Leadership Institute Challenges Students to Think Globally
By Gabrielle FinleyNEW YORK
For Charles Reynolds, attending the Goldman Sachs Global Leadership Institute last month was a humbling experience, one that opened his eyes to a more culturally diverse world.
“There are many interesting people around the world that are trying to make a difference,” says Reynolds, a junior finance major at Howard University in Washington. “It’s a humbling experience to meet with different leaders around the world. You start to realize that there are problems that you don’t see in the United States … there are things that we take for granted.”
Since its inception in July 2001, the Goldman Sachs Global Leadership Institute, sponsored by the Goldman Sachs Foundation and the Institute of International Education, has helped many students like Reynolds begin to think more in-depth about international affairs.
Based in New York, the institute brings students from different countries together for one week to build relationships and discuss major global issues. The program also includes workshops on the challenges of leadership and leadership simulation.
Faculty from Morehouse College, a historically Black institution in Atlanta, led a series of interactive workshops on leadership simulation throughout the program last month. The workshops provided students with different frameworks for leadership and focused on the ethics of leadership. Student groups were presented with different ethical issues and asked to confer with group members and present a solution.
A focus on terrorism was included in the workshop line-up this year in response to the Sept. 11 attacks. In the workshop, “Challenged to Leadership in the 21st Century — The Hurdles Presented by Terrorism,” three cultural perspectives were given on the issue of terrorism as a global issue.

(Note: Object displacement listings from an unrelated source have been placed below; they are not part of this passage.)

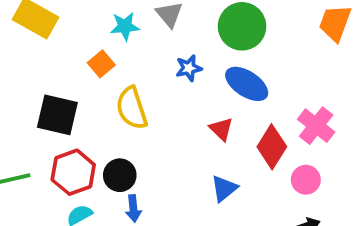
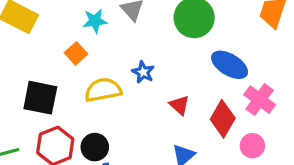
blue star: (189, 68) -> (143, 72), moved, turned -30
blue ellipse: (247, 84) -> (230, 65), moved
yellow semicircle: (132, 108) -> (103, 90), turned 99

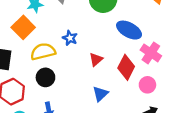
orange square: (76, 53) -> (23, 27), size x1.5
red triangle: (179, 105) -> (96, 59), turned 40
black circle: (95, 147) -> (45, 77), moved

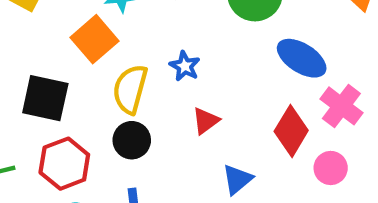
yellow semicircle: (43, 52) -> (130, 89), turned -65
red triangle: (96, 59) -> (206, 121), moved

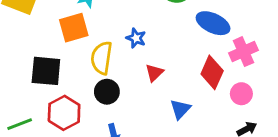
orange square: (95, 39) -> (74, 28), turned 32
pink cross: (341, 106) -> (243, 52), turned 36

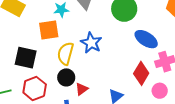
blue star: (136, 38) -> (91, 43), size x1.5
red triangle: (154, 73) -> (82, 89), moved

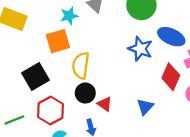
blue star: (91, 43) -> (140, 49), moved
black square: (26, 58) -> (36, 76), turned -35
red triangle: (82, 89) -> (105, 104), turned -40

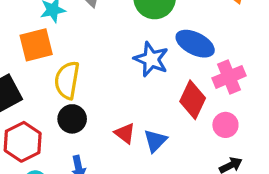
red triangle: (105, 104) -> (125, 133), moved

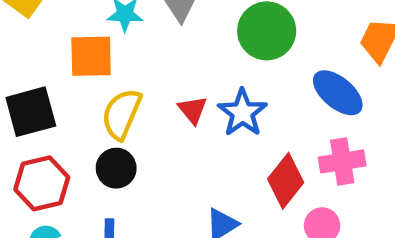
blue ellipse: (195, 44) -> (338, 93), moved
red triangle: (125, 133) -> (193, 110), moved

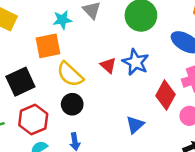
yellow semicircle: (122, 114) -> (70, 74), turned -60

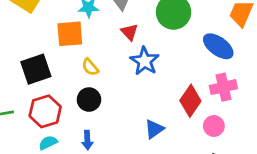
blue star: (136, 62) -> (145, 61), moved
red triangle: (108, 65) -> (129, 32), moved
yellow semicircle: (70, 74) -> (90, 67), size x0.6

Dr. John Esposito, founding director of the Center for Muslim-Christian Understanding at Georgetown University, shared his beliefs on why Americans don’t understand terrorism and explained that we are the only country in the world that, before Sept.11, hadn’t experienced terrorism; Dr. Mahnaz Ispahani, senior fellow at the Council on Foreign Relations, discussed how women can create a stable and ethical framework within their families, communities and ultimately the nation to combat terrorism; and Dr. Gwendolyn Mikell, director of the African Studies Program in the School of Foreign Service and professor of anthropology at Georgetown University, offered her perspective on how Africa is dealing with terrorism in the face of political divisiveness.
The exposure the students receive from the workshops and other students is what makes the leadership institute a beneficial experience, says Garry Jenkins, chief operating officer of the Goldman Sachs Foundation.
“We’re taking students who have demonstrated a talent as university college sophomores. They’re exchanging ideas with students coming from 22 different countries. It’s the exposure that we think is going to be an experience,” Jenkins says.
Among the 50 students chosen to attend the institute, two African American students, Reynolds and Donielle Newell, and a U.S. student from Senegal, Africa, Yakhara Sembene, were in attendance. For these three students in particular, the leadership institute served as an experience that opened communication lines among different cultures and underscored values, allowing the students to collaborate on solutions to global issues.
Newell, a junior biomechanical engineering major at Stanford University, says international issues are much more complex than she imagined and as a result has learned to think more on a “global level.”
“Things can’t be solved overnight … I’ve learned that. We had to come to a consensus with a different group of people, and I had to be able to see their perspectives and step out of my comfort zone,” Newell says.
Sembene, a junior economics and mathematics major at Smith College, says her previous views and values have been reinforced by her participation in the institute.
“My views have been fortified. Being in this type of environment is very stimulating, just seeing the approach of the problems and ideas. You get a lot of knowledge, and it’s an eye-opener. It was amazing the type of ideas people had,” Sembene says.
Newell also learned that listening is an intricate part of being a good leader.
“It is important to listen to other people and to step out of your experience to learn someone else’s. Leadership is something you learn from all different experiences,” Newell says. “Sometimes being from a developed country you want to take on a paternalistic responsibility and impose those views on others. You have to respect that imposing is not helping or leading the country. It’s really important to learn people’s values and cultures and the role that their culture plays in their lives,” Newell adds.
Reynolds says the networking and building of relationships was the real benefit of attending the institute.
“You get to network with people from around the world. You draw from other skills that people have and develop your own.”